信頼口座に多くの信頼が貯まっていれば、人間関係が崩れることはありませんし、仮に意見が異なったとしても、「〇〇さんは、そういう考えなんだね」とお互い受け入れることも容易でしょう。信頼口座の残高は、相手との信頼状態、人間関係を表すバロメーターだといえます。

 

 

信頼口座と信頼残高

書籍『7つの習慣』には、1990年に初版が出版された『7つの習慣 成功には原則があった! 』と、2013年にスティーブン・R・コヴィー博士の没後1年を期に新たに翻訳しなおした『完訳 7つの習慣 人格主義の回復』という大きく2つのバージョンが存在します。

 

「信頼口座」は、もともと『7つの習慣 成功には原則があった! 』では「信頼残高」という言葉で表現されていました。両者は同じ意味であり、今回の記事では完訳版で使われている「信頼口座」という表現に統一して記載しております。

 

 

信頼口座の特徴

前述のように信頼口座は、「相手との信頼関係」を「お金を預け入れる銀行口座」に例えて表現したものです。信頼口座は、信頼を出し入れする点は銀行口座と同じなのですが、信頼を扱うからこそ銀行口座とは大きく異なる特徴もいくつかあります。信頼口座が持つのは3つの特徴です。

 

信頼口座の特徴① 残高がわからない

銀行口座は通帳を見ればどれぐらい貯まっているかが一目瞭然です。しかし、信頼口座には通帳がなく、残高がいくらあるのかもはっきりわかりません。ですから、残高が十分貯まっているだろうと安心するのではなく、日々、信頼を積み重ねる努力を続けていくことが大切になります。

 

信頼口座の特徴② 残高はマイナスにもなり得る

銀行口座の場合は、どれだけ引き出しても残高の最低限は0です(キャッシングはどうなるか、等はご容赦ください)。しかし、信頼口座はマイナスにもなり得ます。信頼口座がマイナスの状態は、「ネガティブな意味で信頼されている」ということです。つまり、単に「信用されていない」どころか「あの人が言うなら疑ったほうがいい」「あの人とは約束するだけ無駄」といった状態です。

 

信頼口座の特徴③ 一瞬にして引き出される

銀行口座は、預け入れをした分だけ残高は増えますし、引き出した分だけ残高は減ります。これは信頼口座も同じです。ただ、信頼口座の場合、預け入れには非常に長い時間がかかり、丁寧に信頼を積み重ねていく必要があります。一方で、引き出しは一瞬にして行なわれます。「一回の裏切りで長年培ってきた信頼がゼロになる」というのはイメージできるかもしれません。信頼口座の預け入れは地道で時間がかかります。引き出すことがないように周囲の人との接し方を心がけることが大切です。

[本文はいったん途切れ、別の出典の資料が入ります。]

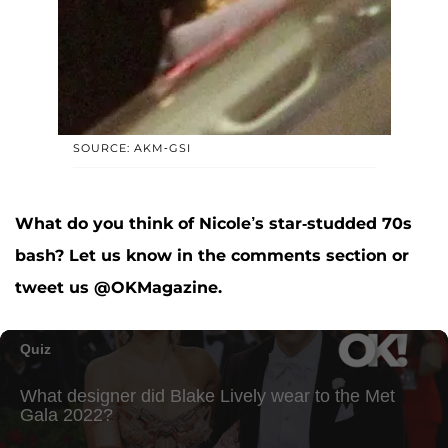
SOURCE: AKM-GSI
What do you think of Nicole’s star-studded 70s
bash? Let us know in the comments section or
tweet us @OKMagazine.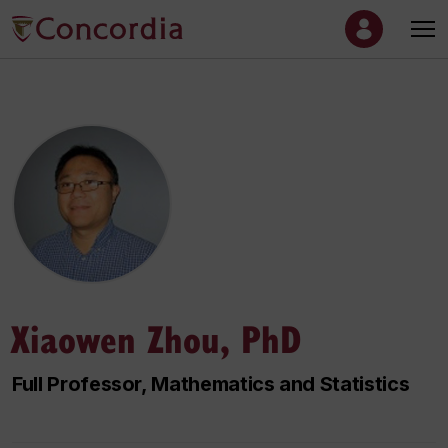
Xiaowen Zhou, PhD
Full Professor, Mathematics and Statistics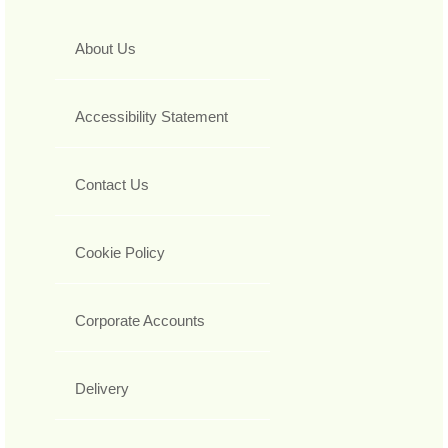
About Us
Accessibility Statement
Contact Us
Cookie Policy
Corporate Accounts
Delivery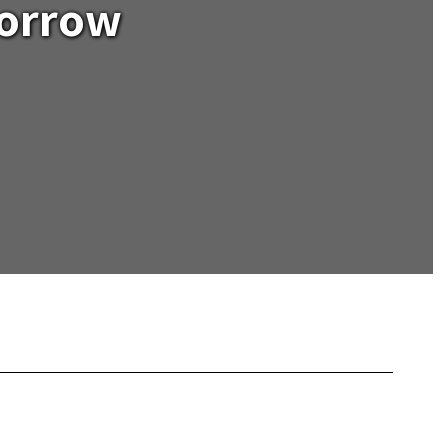
morrow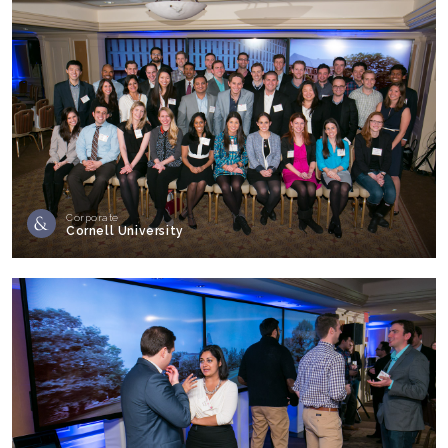
Corporate
Cornell University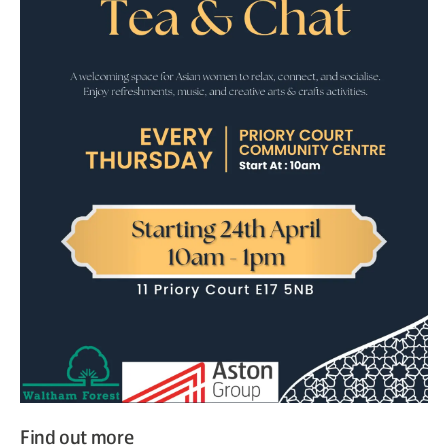
Find out more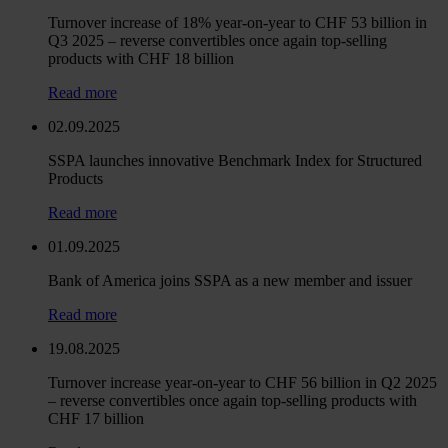
Turnover increase of 18% year-on-year to CHF 53 billion in
Q3 2025 – reverse convertibles once again top-selling
products with CHF 18 billion
Read more
02.09.2025
SSPA launches innovative Benchmark Index for Structured
Products
Read more
01.09.2025
Bank of America joins SSPA as a new member and issuer
Read more
19.08.2025
Turnover increase year-on-year to CHF 56 billion in Q2 2025
– reverse convertibles once again top-selling products with
CHF 17 billion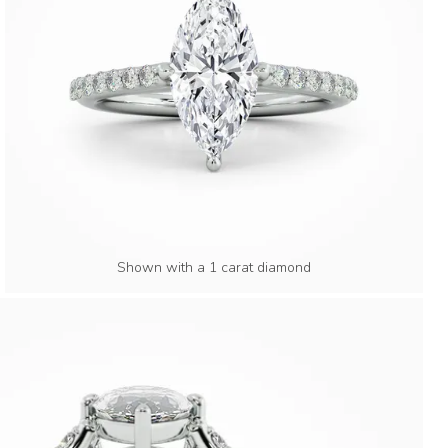
Shown with a 1 carat diamond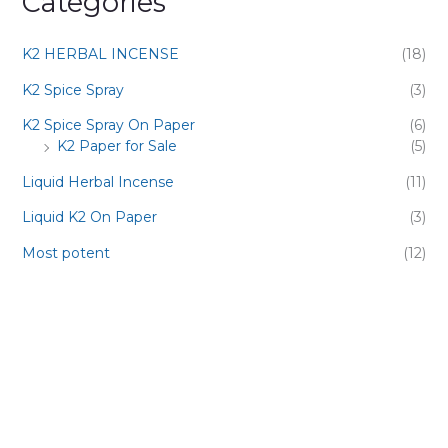
Categories
K2 HERBAL INCENSE
(18)
K2 Spice Spray
(3)
K2 Spice Spray On Paper
(6)
K2 Paper for Sale
(5)
Liquid Herbal Incense
(11)
Liquid K2 On Paper
(3)
Most potent
(12)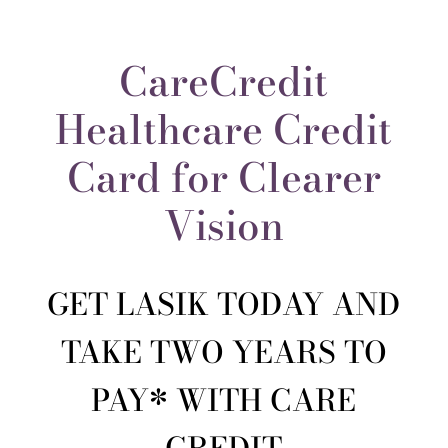
CareCredit
Healthcare Credit
Card for Clearer
Vision
GET LASIK TODAY AND
TAKE TWO YEARS TO
PAY* WITH CARE
CREDIT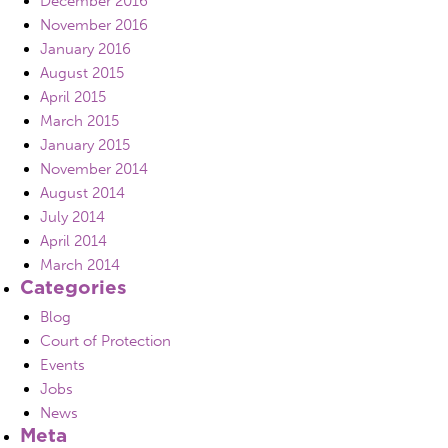
December 2016
November 2016
January 2016
August 2015
April 2015
March 2015
January 2015
November 2014
August 2014
July 2014
April 2014
March 2014
Categories
Blog
Court of Protection
Events
Jobs
News
Meta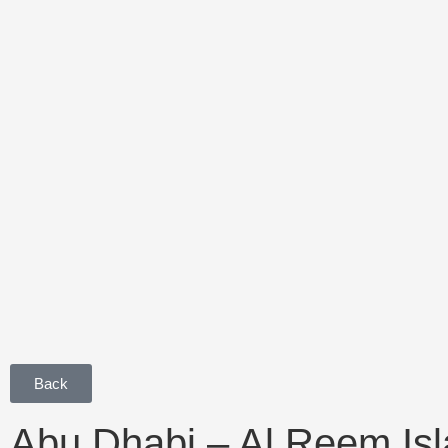
Back
Abu Dhabi – Al Reem Is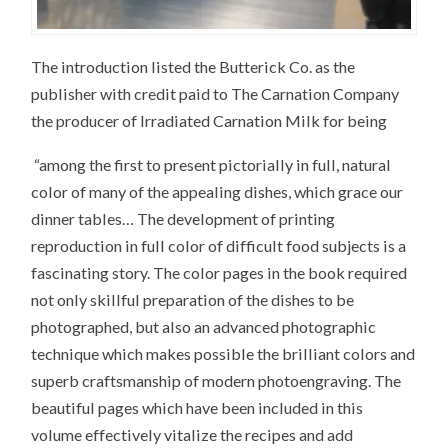
The introduction listed the Butterick Co. as the
publisher with credit paid to The Carnation Company
the producer of Irradiated Carnation Milk for being
“among the first to present pictorially in full, natural
color of many of the appealing dishes, which grace our
dinner tables… The development of printing
reproduction in full color of difficult food subjects is a
fascinating story. The color pages in the book required
not only skillful preparation of the dishes to be
photographed, but also an advanced photographic
technique which makes possible the brilliant colors and
superb craftsmanship of modern photoengraving. The
beautiful pages which have been included in this
volume effectively vitalize the recipes and add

あ

信頼口座の残高を増やす6つのポイント

本章では、信頼口座の残高を増やすポイントを6つ紹介します。6つのポイントは『7つの習慣』でも書かれていることです。しかし、誤解したり、間違えて解釈したりしているケースもあるため、あらためてご確認いただければ幸いです。

 

 

信頼を預け入れる行為①「相手を理解する」

『7つの習慣』では、相手を理解することを、すべての預け入れの基礎と位置付けています。相手を理解しなければ、何が預け入れで何が引き出しなのかがわかりません。逆に、相手のことをよく知りもせず、「●●さんは~という人だからなぁ」などと憶測で決めつけてしまうことは、信頼口座の残高を減らす行為です。

 

しかし、相手を理解するうえで気を付けなくてはいけない点があります。相手を理解していくと、いつの間にか相手のことを理解した「つもり」になってしまうことです。自分からすると「相手を理解している」と思っていても、相手は「私のことをわかってくれない」と感じている、といったことは上司と部下の間などでよくあることです。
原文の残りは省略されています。